Students work as essential workers during pandemic

Oliver Cary, Staff Reporter

Infographic by Oliver Cary

During these unprecedented times, businesses are deemed able to stay open based on whether they are essential or not. Some of the essential workers working in those businesses during this pandemic are also students at our school. According to Fox News, an essential worker is someone that performs work involving the safety of human life and the protection of property, whether that be on the front lines or behind the register.

Senior Sydney Bragalone, who works at Portillo’s Hot Dogs, spoke about the new precautions implemented within the pandemic work environment. Though things are different, many employees have adapted and overcome the challenges that working more carefully has brought.

“All our employees must be wearing masks,” Bragalone said. “Even if you don’t directly interact with customers, like many other fast-food chains. We have been closed off other than the drive-thru for customers. Our managers remind us every hour to wash our hands to [further] lessen the spread of germs.”

Putting safety as the number one priority means limiting the amount of time someone is around others, especially for fast-food employees such as Bragalone. Even with the additional provisions to aid in keeping every worker safe, limitations of human contact are still necessary. 
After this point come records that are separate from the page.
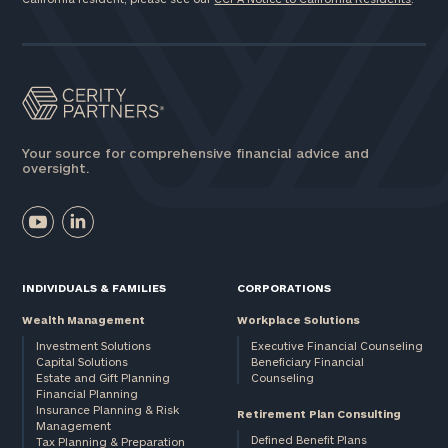
Your source for comprehensive financial advice and
oversight.
INDIVIDUALS & FAMILIES
CORPORATIONS
Wealth Management
Workplace Solutions
Investment Solutions
Executive Financial Counseling
Capital Solutions
Beneficiary Financial
Estate and Gift Planning
Counseling
Financial Planning
Insurance Planning & Risk
Retirement Plan Consulting
Management
Defined Benefit Plans
Tax Planning & Preparation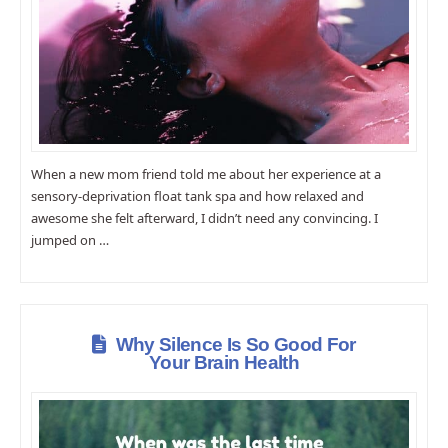
When a new mom friend told me about her experience at a
sensory-deprivation float tank spa and how relaxed and
awesome she felt afterward, I didn’t need any convincing. I
jumped on …
Why Silence Is So Good For
Your Brain Health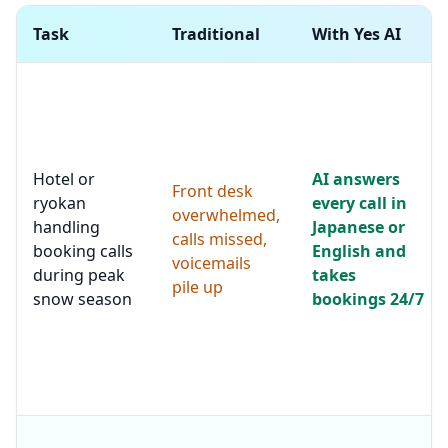
Task
Traditional
With Yes AI
Hotel or
AI answers
Front desk
ryokan
every call in
overwhelmed,
handling
Japanese or
calls missed,
booking calls
English and
voicemails
during peak
takes
pile up
snow season
bookings 24/7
“Before the pandemic, I could work 3-4 times a week, and now with reduced hours for everyone, I’m lucky to have two shifts in one week,” Bragalone said. “I also used to work as a cashier, and now I’m needed to help in the drive-thru, something I wasn’t originally set to do.”

Bragalone is not alone in needing to learn and do new things in order to complete changes in working tasks. Another student, senior Maggie Moran, is currently employed at Chick-Fil-A, which almost mirrors Portillo’s precautions.

“The workplace looks more cautious and aware,” Moran said. “We are constantly changing our gloves and washing our hands, and every team member is required to wear a mask at all times. We are strongly encouraged to stand six feet apart from all customers and even coworkers.”

Both Bragalone and Moran have felt the pressure that this “new normal” has brought to us, but like we are all able to, they adapted. Bragalone, for example, started not long ago and immediately had to change her mindset and skills to fit these extraordinary times.

“I started working at this job in January,” Bragalone said. “But, just a couple weeks after I got trained and adjusted to the job, my role changed as an employee, and I had to readjust to fit into this new dynamic.” 

As the drive-thrus get busier, those at home seem to get less occupied and increasingly more bored. During quarantine, we all may get a case of cabin fever, and Moran is no different. She has been an employee of Chick-Fil-A since last April, and she said that being able to get out of the house and work is excellent because it’s something to do to keep you busy – besides distance learning school.

However, the changes that the pandemic has brought go further than fast-food restaurants and homes of the workers. Many, including Bragalone, ponder and reflect on why they are working during these times.

“I’m working as an essential worker because next semester, in college, I’m going to need money to pay for tuition, housing, and other costs that come with school,” Bragalone said. “I worked before the pandemic changed the world. My other option was unpaid leave. I figured by staying working, I could kill two birds with one stone by continuing to get at least some money saved up for my near future but also having an opportunity to get fresh air from a family I now get to see all day, every day.”